The Chega leader was speaking to journalists during a visit to Sagalexpo, an event dedicated to the export of Portuguese food products, in Lisbon.
André Ventura said that Chega will “seek a dialog with the PSD and the PS, who can form majorities, so that there can be much greater relief than Luís Montenegro’s government wants”.
“We had been told that we would have tax relief of around 1.5 billion euros, and now it turns out to be 200 million,” he said, arguing that there are “conditions for these 200 to be transformed into 1,000 million euros” in “the first year of the legislature”.
The president of Chega argued that “this increase has to happen now, precisely because there are economic and financial conditions like never before” to provide families with “very significant tax relief”, pointing out that “the tax burden is at historic levels”.
“I think it’s important, even from the point of view of public peace, to guarantee some situations and then fight for the right accounts. But to take advantage of this financial cushion to solve some problems,” he said.
Ventura considered that “this cut that the government is proposing is also a minor one” and said that “the PS has already had much more significant cuts than this and that’s not what the Portuguese sent the right-wingers for”.

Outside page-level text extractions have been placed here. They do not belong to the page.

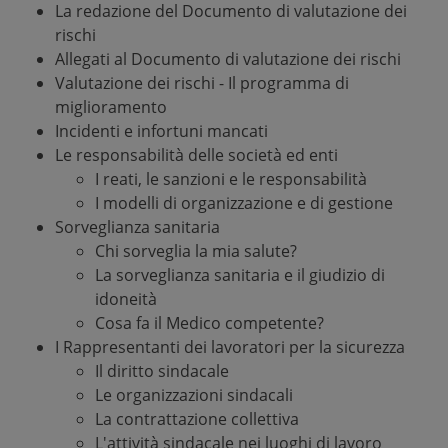
La redazione del Documento di valutazione dei
rischi
Allegati al Documento di valutazione dei rischi
Valutazione dei rischi - Il programma di
miglioramento
Incidenti e infortuni mancati
Le responsabilità delle società ed enti
I reati, le sanzioni e le responsabilità
I modelli di organizzazione e di gestione
Sorveglianza sanitaria
Chi sorveglia la mia salute?
La sorveglianza sanitaria e il giudizio di
idoneità
Cosa fa il Medico competente?
I Rappresentanti dei lavoratori per la sicurezza
Il diritto sindacale
Le organizzazioni sindacali
La contrattazione collettiva
L'attività sindacale nei luoghi di lavoro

The president of Chega said that he has not yet spoken to the PS and PSD and indicated that the party has “maintained an open dialog with the leadership of the PSD bench”.
André Ventura also indicated that Chega will maintain its request to hear the Minister of Finance and the Secretary of State for Tax Affairs in parliament.
When asked about former Prime Minister and PSD leader Pedro Passos Coelho’s interview with Observador radio, the president of Chega said that “the former Prime Minister is a person who has the right to give his opinion when he wants to and that’s what was missing if he didn’t and couldn’t”, and that “he’s even kept a low profile” recently.
André Ventura argued that Luís Montenegro “should listen more to Pedro Passos Coelho”, one of the “living forces of the PSD”, like “others”, which he did not do.
“We have to stop interpreting every word Pedro Passos Coelho says as an attack on AD or an approach to Chega. I think this culture we’re creating, whereby if someone thinks a little differently, they’re canceled or brutally attacked, is a culture that’s not very democratic.”
Ventura pointed to a “convergence of positions” on “a majority on the right”, which he considered natural, but maintained that “that time has passed”.